We call a finite, simple, undirected graph $G=(V,E)$ an $n$-*Erdos graph* if there are $n$ subsets $S_1,\ldots, S_n$ of $V$ such that

- $V = \bigcup_{n=1}^n S_n$;
- each $S_k$ has $n$ elements for $k\in\{1,\ldots, n\}$;
- $\{a,b\}\in E$ implies that there is $k\in\{1,\ldots,n\}$ such that $a, b\in S_k$;
- $k\neq j\in \{1,\ldots, n\}$ imply $|S_k\cap S_j|\leq 1$.

One version of the Erdos-Faber-Lovasz conjecture says that if $G$ is an $n$-Erdos graph, then $\chi(G) \leq n$.

We say that $G$ is a *weak* $n$-*Erdos graph* if items 1.-3. above are satisfied, but not necessarily number 4.
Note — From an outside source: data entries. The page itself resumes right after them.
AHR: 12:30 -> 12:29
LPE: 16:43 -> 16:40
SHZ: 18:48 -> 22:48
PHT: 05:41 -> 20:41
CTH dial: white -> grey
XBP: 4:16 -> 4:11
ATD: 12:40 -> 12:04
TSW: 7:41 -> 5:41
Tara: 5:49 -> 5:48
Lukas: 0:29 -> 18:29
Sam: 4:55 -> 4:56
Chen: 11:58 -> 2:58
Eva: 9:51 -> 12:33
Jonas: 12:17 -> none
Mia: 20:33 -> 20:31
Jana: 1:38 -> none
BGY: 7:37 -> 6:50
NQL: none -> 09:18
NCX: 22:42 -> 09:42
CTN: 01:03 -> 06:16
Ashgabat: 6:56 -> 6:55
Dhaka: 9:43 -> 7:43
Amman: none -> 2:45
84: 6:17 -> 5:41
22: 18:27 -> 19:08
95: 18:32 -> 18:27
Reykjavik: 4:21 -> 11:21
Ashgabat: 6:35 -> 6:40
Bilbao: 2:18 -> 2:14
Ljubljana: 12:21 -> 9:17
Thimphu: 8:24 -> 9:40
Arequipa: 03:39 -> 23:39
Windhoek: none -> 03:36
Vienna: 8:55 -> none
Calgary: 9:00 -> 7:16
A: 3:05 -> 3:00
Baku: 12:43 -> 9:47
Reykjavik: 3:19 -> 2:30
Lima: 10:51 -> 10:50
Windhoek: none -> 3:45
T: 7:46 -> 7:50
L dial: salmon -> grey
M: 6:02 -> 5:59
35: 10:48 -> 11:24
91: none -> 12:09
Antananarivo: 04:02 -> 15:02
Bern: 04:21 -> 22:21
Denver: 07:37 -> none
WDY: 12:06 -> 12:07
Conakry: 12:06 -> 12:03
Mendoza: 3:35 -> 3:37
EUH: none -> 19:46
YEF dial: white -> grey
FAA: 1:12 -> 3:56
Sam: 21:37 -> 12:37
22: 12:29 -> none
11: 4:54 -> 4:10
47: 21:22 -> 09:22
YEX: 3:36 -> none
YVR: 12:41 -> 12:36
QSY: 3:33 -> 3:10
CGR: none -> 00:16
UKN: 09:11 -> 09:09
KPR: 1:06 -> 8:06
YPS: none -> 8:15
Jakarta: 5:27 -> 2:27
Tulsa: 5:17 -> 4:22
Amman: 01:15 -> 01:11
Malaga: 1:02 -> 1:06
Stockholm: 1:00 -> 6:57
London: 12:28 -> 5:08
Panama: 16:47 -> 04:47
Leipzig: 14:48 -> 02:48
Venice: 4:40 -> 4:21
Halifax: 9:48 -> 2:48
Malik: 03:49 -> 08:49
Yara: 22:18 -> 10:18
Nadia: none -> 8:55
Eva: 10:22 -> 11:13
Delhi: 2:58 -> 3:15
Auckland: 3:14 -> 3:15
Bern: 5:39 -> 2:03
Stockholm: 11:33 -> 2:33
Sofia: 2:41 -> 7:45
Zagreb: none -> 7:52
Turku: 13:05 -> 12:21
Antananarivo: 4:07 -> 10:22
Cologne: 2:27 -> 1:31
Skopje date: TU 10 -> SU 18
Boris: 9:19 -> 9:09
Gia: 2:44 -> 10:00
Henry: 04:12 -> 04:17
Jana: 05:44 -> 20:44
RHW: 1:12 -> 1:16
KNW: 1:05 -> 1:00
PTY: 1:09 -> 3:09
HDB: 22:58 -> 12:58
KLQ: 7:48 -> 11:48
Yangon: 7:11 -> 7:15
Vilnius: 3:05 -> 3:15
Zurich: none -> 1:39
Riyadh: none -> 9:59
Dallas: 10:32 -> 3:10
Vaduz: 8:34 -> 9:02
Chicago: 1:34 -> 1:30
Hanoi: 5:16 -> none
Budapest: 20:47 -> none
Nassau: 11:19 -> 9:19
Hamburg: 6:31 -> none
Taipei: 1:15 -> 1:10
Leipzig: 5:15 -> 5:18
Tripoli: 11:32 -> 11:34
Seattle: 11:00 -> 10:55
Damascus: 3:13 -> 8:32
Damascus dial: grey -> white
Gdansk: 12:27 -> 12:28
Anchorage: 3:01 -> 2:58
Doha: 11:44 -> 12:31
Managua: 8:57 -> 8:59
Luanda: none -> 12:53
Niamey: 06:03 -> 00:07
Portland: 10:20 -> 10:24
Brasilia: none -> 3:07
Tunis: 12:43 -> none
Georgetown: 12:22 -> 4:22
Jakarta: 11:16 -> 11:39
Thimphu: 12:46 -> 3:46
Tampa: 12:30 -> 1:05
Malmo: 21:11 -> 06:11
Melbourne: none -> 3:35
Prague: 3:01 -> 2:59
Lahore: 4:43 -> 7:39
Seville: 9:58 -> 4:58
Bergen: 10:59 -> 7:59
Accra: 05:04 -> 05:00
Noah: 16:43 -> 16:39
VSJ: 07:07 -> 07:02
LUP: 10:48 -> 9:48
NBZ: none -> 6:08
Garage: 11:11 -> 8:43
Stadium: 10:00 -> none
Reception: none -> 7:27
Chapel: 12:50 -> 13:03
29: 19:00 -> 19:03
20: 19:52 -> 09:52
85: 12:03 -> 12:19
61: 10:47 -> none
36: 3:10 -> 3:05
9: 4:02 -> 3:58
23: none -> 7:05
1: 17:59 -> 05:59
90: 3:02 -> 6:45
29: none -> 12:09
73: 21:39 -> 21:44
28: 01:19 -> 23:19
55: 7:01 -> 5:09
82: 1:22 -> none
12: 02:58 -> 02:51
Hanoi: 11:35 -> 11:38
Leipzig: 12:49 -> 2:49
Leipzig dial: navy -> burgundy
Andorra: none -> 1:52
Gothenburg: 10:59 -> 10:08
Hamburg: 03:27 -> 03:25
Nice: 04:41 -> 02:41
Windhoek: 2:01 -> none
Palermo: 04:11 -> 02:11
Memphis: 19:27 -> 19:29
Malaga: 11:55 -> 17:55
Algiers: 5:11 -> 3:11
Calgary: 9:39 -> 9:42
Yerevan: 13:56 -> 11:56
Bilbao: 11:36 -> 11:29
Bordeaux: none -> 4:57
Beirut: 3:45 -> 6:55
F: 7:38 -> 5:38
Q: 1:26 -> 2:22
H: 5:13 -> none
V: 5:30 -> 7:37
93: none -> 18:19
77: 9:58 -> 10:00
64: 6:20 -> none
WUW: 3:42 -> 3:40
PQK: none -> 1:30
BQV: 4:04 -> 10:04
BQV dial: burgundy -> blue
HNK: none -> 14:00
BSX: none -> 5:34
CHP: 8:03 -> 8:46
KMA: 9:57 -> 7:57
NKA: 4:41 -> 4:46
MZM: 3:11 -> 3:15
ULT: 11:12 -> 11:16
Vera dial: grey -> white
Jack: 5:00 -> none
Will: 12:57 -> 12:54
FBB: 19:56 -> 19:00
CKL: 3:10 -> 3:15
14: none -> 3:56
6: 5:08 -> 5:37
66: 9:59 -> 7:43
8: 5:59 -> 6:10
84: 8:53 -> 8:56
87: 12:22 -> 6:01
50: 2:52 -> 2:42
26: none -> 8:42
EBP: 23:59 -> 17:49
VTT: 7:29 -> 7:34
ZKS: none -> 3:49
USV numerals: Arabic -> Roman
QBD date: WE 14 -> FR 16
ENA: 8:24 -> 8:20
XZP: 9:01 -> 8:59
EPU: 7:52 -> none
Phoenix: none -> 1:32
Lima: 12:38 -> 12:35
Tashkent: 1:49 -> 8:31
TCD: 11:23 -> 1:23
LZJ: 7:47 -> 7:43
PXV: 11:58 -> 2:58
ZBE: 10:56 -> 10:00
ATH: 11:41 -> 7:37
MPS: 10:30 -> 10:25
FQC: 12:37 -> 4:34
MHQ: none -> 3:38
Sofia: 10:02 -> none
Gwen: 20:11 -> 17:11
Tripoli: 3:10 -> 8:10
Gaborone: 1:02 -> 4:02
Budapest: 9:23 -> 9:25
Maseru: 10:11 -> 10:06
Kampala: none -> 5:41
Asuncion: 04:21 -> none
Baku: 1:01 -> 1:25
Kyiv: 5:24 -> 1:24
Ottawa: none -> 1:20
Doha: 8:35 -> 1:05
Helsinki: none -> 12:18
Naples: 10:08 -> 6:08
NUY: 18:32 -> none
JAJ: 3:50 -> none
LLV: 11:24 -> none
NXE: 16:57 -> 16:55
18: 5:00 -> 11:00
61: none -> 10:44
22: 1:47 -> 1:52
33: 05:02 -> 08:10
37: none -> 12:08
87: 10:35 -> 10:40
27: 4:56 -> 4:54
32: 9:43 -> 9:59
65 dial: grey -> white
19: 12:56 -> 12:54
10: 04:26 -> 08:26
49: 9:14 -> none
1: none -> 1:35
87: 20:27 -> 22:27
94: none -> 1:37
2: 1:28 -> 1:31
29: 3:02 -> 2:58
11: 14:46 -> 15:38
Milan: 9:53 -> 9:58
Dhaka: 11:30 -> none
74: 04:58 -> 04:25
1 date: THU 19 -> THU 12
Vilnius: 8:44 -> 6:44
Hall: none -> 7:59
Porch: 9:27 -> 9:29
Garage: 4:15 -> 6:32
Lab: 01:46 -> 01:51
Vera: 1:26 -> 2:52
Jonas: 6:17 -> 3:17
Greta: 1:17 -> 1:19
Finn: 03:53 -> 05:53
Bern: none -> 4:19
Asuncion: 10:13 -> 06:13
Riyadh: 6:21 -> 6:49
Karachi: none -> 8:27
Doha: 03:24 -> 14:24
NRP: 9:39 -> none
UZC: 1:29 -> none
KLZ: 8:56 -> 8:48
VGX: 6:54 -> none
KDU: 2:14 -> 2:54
Is there $k\in \mathbb{R}$ with $k>1$ such that for all $n\in \mathbb{N}$ we have that if $G$ is a weak $n$-Erdos graph, then $\chi(G) \leq k\cdot n$? If yes, what is the smallest such $k$?

(Note: for $n=3$ it is possible to find a weak $n$-Erdos graph $G$ with $\chi(G) = 4$, maybe I add the example later on. So if such a $k$ exists we have $k\geq 4/3$.)